CivicActions / edscrapers

US Department of Education Data Scraping Kit; see https://us-ed-scraping.ckan.io/dataset
GNU Affero General Public License v3.0
15 stars 9 forks source link

A non-valid email is breaking the fetch stage of harvest #199

Closed higorspinto closed 4 years ago

higorspinto commented 4 years ago

Edgov harvest source has an invalid entry that broke the fetch stage.

A data profile with name: presidents-fy-2010-budget-request-for-the-u-s-department-of-education contains an invalid HelpDesk Email value of Office of Planning, Evaluation and Program Development (OPED)@ed.gov which breaks the harvest process.

Acceptance Criteria

Tasks

Analysis

Emails are being set up using the target department of the transformer process (e.g. octae, ocr):

contactPoint['hasEmail'] = f'mailto:{target_dept}@ed.gov'

But for the edgov transformer, the name of the publisher is being set up as an email.
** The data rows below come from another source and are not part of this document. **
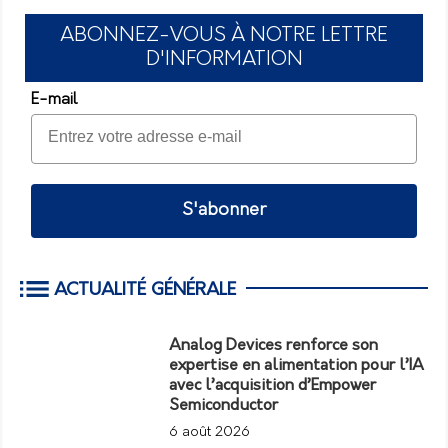
ABONNEZ-VOUS À NOTRE LETTRE
D'INFORMATION
E-mail
S'abonner
ACTUALITÉ GÉNÉRALE
Analog Devices renforce son
expertise en alimentation pour l’IA
avec l’acquisition d’Empower
Semiconductor
6 août 2026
 contactPoint['hasEmail'] = f"mailto:{data['publisher']['name']}@ed.gov"

When the name of the publisher passes the email validation (e.g. ocr, octae) it works fine. But when the name of the publisher is long and doesn't pass the email validation the fetch stage breaks.

Solution

A solution that can be done only on the transformer step is to check the length of the publisher's name. If the publisher has a long name we can assign a short name to compose the email that can pass the validation of the harvest fetch step.

higorspinto commented 4 years ago

time spent: 6h